Required action: Leaving out any pictures, print the entries that follow exactly as they stand.

Data section:

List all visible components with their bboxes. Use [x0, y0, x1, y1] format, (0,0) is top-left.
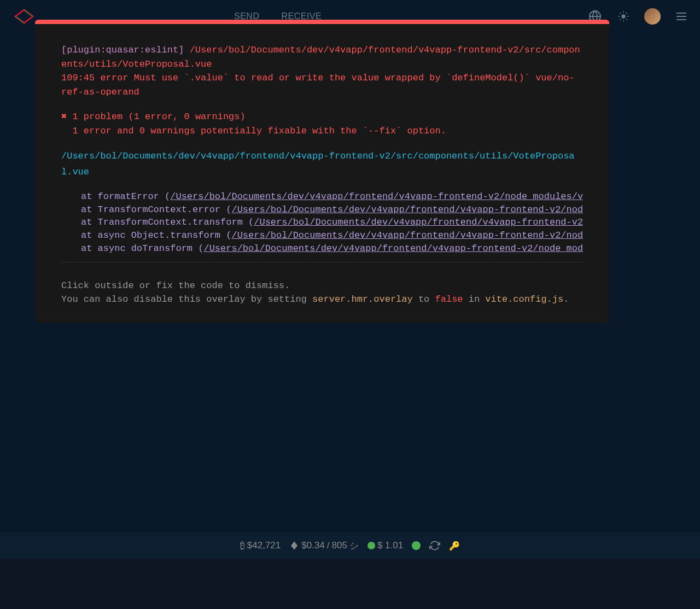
- light-mode-icon: [617, 10, 629, 22]
- code-false: false: [435, 294, 463, 304]
- error-content: [plugin:quasar:eslint] /Users/bol/Docume…: [35, 24, 609, 323]
- stack-trace: at formatError (/Users/bol/Documents/dev…: [61, 190, 583, 262]
- vite-error-overlay[interactable]: [plugin:quasar:eslint] /Users/bol/Docume…: [35, 20, 609, 323]
- stack-line: at async doTransform (/Users/bol/Documen…: [61, 242, 583, 255]
- refresh-icon: [429, 540, 440, 551]
- sats-symbol: シ: [349, 540, 359, 552]
- dismiss-tip: Click outside or fix the code to dismiss…: [61, 279, 583, 307]
- logo-icon: [11, 8, 37, 25]
- summary-cross-icon: ✖: [61, 112, 67, 122]
- refresh-button[interactable]: [429, 540, 440, 551]
- user-avatar[interactable]: [644, 8, 661, 25]
- error-message: [plugin:quasar:eslint] /Users/bol/Docume…: [61, 43, 583, 99]
- menu-button[interactable]: [674, 9, 689, 24]
- hbd-icon: [368, 542, 375, 549]
- error-summary: ✖ 1 problem (1 error, 0 warnings) 1 erro…: [61, 110, 583, 138]
- key-button[interactable]: 🔑: [449, 541, 460, 551]
- stack-path-link[interactable]: /Users/bol/Documents/dev/v4vapp/frontend…: [203, 243, 583, 254]
- error-accent-bar: [35, 20, 609, 24]
- svg-point-2: [621, 14, 625, 18]
- code-vite-config: vite.config.js: [485, 294, 563, 304]
- hive-icon: [289, 541, 299, 551]
- stack-path-link[interactable]: /Users/bol/Documents/dev/v4vapp/frontend…: [170, 191, 583, 202]
- stack-line: at formatError (/Users/bol/Documents/dev…: [61, 190, 583, 203]
- code-hmr-overlay: server.hmr.overlay: [312, 294, 413, 304]
- menu-icon: [675, 10, 688, 23]
- stack-line: at async Object.transform (/Users/bol/Do…: [61, 229, 583, 242]
- btc-price: ₿ $42,721: [240, 540, 281, 552]
- bitcoin-icon: ₿: [240, 540, 245, 552]
- stack-path-link[interactable]: /Users/bol/Documents/dev/v4vapp/frontend…: [231, 230, 583, 241]
- error-detail-line: 109:45 error Must use `.value` to read o…: [61, 73, 575, 97]
- stack-path-link[interactable]: /Users/bol/Documents/dev/v4vapp/frontend…: [231, 204, 583, 215]
- stack-line: at TransformContext.error (/Users/bol/Do…: [61, 203, 583, 216]
- status-indicator: [412, 541, 421, 550]
- plugin-tag: [plugin:quasar:eslint]: [61, 45, 184, 55]
- theme-toggle-button[interactable]: [616, 9, 631, 24]
- hbd-price: $ 1.01: [368, 540, 403, 551]
- key-icon: 🔑: [449, 541, 460, 551]
- hive-price: $0.34 / 805 シ: [289, 540, 359, 552]
- error-file-link[interactable]: /Users/bol/Documents/dev/v4vapp/frontend…: [61, 149, 583, 180]
- stack-path-link[interactable]: /Users/bol/Documents/dev/v4vapp/frontend…: [254, 217, 583, 227]
- app-logo[interactable]: [11, 5, 37, 27]
- status-footer: ₿ $42,721 $0.34 / 805 シ $ 1.01 🔑: [0, 532, 700, 559]
- stack-line: at TransformContext.transform (/Users/bo…: [61, 216, 583, 229]
- bottom-spacer: [0, 559, 700, 609]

Answer below:
List all visible components with their bboxes. Use [x0, y0, x1, y1] format, (0,0) is top-left.
- light-mode-icon: [617, 10, 629, 22]
- code-false: false: [435, 294, 463, 304]
- error-content: [plugin:quasar:eslint] /Users/bol/Docume…: [35, 24, 609, 323]
- stack-trace: at formatError (/Users/bol/Documents/dev…: [61, 190, 583, 262]
- vite-error-overlay[interactable]: [plugin:quasar:eslint] /Users/bol/Docume…: [35, 20, 609, 323]
- stack-line: at async doTransform (/Users/bol/Documen…: [61, 242, 583, 255]
- refresh-icon: [429, 540, 440, 551]
- sats-symbol: シ: [349, 540, 359, 552]
- dismiss-tip: Click outside or fix the code to dismiss…: [61, 279, 583, 307]
- logo-icon: [11, 8, 37, 25]
- summary-cross-icon: ✖: [61, 112, 67, 122]
- refresh-button[interactable]: [429, 540, 440, 551]
- user-avatar[interactable]: [644, 8, 661, 25]
- error-message: [plugin:quasar:eslint] /Users/bol/Docume…: [61, 43, 583, 99]
- menu-button[interactable]: [674, 9, 689, 24]
- hbd-icon: [368, 542, 375, 549]
- error-summary: ✖ 1 problem (1 error, 0 warnings) 1 erro…: [61, 110, 583, 138]
- key-button[interactable]: 🔑: [449, 541, 460, 551]
- stack-path-link[interactable]: /Users/bol/Documents/dev/v4vapp/frontend…: [203, 243, 583, 254]
- error-accent-bar: [35, 20, 609, 24]
- svg-point-2: [621, 14, 625, 18]
- code-vite-config: vite.config.js: [485, 294, 563, 304]
- hive-icon: [289, 541, 299, 551]
- stack-path-link[interactable]: /Users/bol/Documents/dev/v4vapp/frontend…: [170, 191, 583, 202]
- stack-line: at formatError (/Users/bol/Documents/dev…: [61, 190, 583, 203]
- code-hmr-overlay: server.hmr.overlay: [312, 294, 413, 304]
- menu-icon: [675, 10, 688, 23]
- stack-line: at async Object.transform (/Users/bol/Do…: [61, 229, 583, 242]
- btc-price: ₿ $42,721: [240, 540, 281, 552]
- bitcoin-icon: ₿: [240, 540, 245, 552]
- stack-path-link[interactable]: /Users/bol/Documents/dev/v4vapp/frontend…: [231, 230, 583, 241]
- error-detail-line: 109:45 error Must use `.value` to read o…: [61, 73, 575, 97]
- stack-path-link[interactable]: /Users/bol/Documents/dev/v4vapp/frontend…: [231, 204, 583, 215]
- stack-line: at TransformContext.error (/Users/bol/Do…: [61, 203, 583, 216]
- status-indicator: [412, 541, 421, 550]
- plugin-tag: [plugin:quasar:eslint]: [61, 45, 184, 55]
- theme-toggle-button[interactable]: [616, 9, 631, 24]
- hbd-price: $ 1.01: [368, 540, 403, 551]
- key-icon: 🔑: [449, 541, 460, 551]
- hive-price: $0.34 / 805 シ: [289, 540, 359, 552]
- error-file-link[interactable]: /Users/bol/Documents/dev/v4vapp/frontend…: [61, 149, 583, 180]
- stack-path-link[interactable]: /Users/bol/Documents/dev/v4vapp/frontend…: [254, 217, 583, 227]
- app-logo[interactable]: [11, 5, 37, 27]
- status-footer: ₿ $42,721 $0.34 / 805 シ $ 1.01 🔑: [0, 532, 700, 559]
- stack-line: at TransformContext.transform (/Users/bo…: [61, 216, 583, 229]
- bottom-spacer: [0, 559, 700, 609]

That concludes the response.